WASHINGTON (Reuters) - In a rare show of bipartisanship, the U.S. House Financial Services Committee unanimously approved a bill on Wednesday that would prohibit mandatory rotation of auditors among companies to avoid fraud and financial misconduct.

The bill comes after the Public Company Accounting Oversight Board, an auditor watchdog, debated whether a new policy requiring audit firms to rotate clients every few years would help promote auditor independence.

The PCAOB was created by the Sarbanes-Oxley Act as a response to accounting scandals, such as Enron and Worldcom. The Enron case led to the demise of Enron's auditor, the accounting firm Arthur Andersen.

Those who favor requiring audit firm rotation, such as former Federal Reserve Chairman Paul Volcker, say it would help keep firms from becoming too cozy with corporate management.

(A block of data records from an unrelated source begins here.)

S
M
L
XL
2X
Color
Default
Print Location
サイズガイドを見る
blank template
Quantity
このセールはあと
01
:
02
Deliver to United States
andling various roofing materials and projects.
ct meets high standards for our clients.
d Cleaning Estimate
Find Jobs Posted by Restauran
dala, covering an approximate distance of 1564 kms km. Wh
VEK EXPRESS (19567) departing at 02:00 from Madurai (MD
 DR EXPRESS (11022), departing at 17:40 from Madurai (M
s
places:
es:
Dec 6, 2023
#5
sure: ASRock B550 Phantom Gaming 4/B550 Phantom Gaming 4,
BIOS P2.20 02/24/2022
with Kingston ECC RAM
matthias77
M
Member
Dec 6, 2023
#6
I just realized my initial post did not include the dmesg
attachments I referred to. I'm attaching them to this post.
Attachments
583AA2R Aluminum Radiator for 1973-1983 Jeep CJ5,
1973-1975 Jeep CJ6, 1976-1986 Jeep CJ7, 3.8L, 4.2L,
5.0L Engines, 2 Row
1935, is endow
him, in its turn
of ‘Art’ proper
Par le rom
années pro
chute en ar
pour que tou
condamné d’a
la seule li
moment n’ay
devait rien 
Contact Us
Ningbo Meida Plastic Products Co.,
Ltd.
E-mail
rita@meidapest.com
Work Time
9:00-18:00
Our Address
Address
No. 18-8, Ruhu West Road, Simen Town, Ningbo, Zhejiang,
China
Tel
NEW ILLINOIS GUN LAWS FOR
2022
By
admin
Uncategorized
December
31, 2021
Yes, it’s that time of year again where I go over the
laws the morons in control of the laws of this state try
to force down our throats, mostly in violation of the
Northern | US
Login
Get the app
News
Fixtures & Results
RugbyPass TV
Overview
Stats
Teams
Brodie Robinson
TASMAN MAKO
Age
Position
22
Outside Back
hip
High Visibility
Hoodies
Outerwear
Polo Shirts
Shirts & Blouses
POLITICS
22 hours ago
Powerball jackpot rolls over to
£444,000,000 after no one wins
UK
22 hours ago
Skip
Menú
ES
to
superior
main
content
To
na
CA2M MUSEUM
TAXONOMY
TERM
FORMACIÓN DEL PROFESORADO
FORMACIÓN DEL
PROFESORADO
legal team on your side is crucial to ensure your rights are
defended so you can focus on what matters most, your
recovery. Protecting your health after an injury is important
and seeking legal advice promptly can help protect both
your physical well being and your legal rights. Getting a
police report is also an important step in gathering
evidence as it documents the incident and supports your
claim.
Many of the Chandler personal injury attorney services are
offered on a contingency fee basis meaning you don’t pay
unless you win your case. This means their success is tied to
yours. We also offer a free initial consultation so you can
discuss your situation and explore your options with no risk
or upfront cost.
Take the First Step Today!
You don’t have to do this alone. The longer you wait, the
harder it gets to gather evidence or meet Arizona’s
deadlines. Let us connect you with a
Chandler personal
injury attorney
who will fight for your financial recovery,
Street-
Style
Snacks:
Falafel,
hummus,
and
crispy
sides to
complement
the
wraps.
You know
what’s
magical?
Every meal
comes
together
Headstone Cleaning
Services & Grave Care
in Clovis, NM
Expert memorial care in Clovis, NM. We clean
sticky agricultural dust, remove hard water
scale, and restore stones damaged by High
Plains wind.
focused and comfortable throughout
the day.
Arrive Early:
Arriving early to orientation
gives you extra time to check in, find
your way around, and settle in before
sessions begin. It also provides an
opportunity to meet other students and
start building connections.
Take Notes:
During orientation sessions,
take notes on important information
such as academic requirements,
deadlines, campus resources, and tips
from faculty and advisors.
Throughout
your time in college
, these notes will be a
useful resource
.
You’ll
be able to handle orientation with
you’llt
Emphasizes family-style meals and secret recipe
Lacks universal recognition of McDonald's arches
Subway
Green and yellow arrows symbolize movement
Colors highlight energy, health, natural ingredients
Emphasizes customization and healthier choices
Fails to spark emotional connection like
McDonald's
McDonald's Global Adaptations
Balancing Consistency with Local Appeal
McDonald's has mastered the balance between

But the idea has prompted strong opposition from the industry, including PricewaterhouseCoopers, KPMG, Deloitte & Touche LLC and Ernst & Young LLP.

"It is boards of directors, management and shareholders who should ultimately make the decision about which accounting firms should audit a company's financial statements -- not the PCAOB," said Jeb Hensarling, Republican chairman of the House committee.

The committee also approved a bill that would place additional requirements on the U.S. Securities and Exchange Commission and the Department of Labor before they can adopt rules to establish a new ethical standard for brokers who give financial advice.

SEC officials have been considering imposing a uniform fiduciary standard for brokers and investment advisers. A second rulemaking at the U.S. Department of Labor would impose fiduciary responsibilities only on advisers to retirement plans.

Critics have raised concerns about potential discrepancies between the two approaches by the two agencies.

The bill would delay rulemaking efforts at both agencies by requiring the SEC to take more steps before adopting a rule and requiring the Labor Department to wait for the SEC to complete its rulemaking first.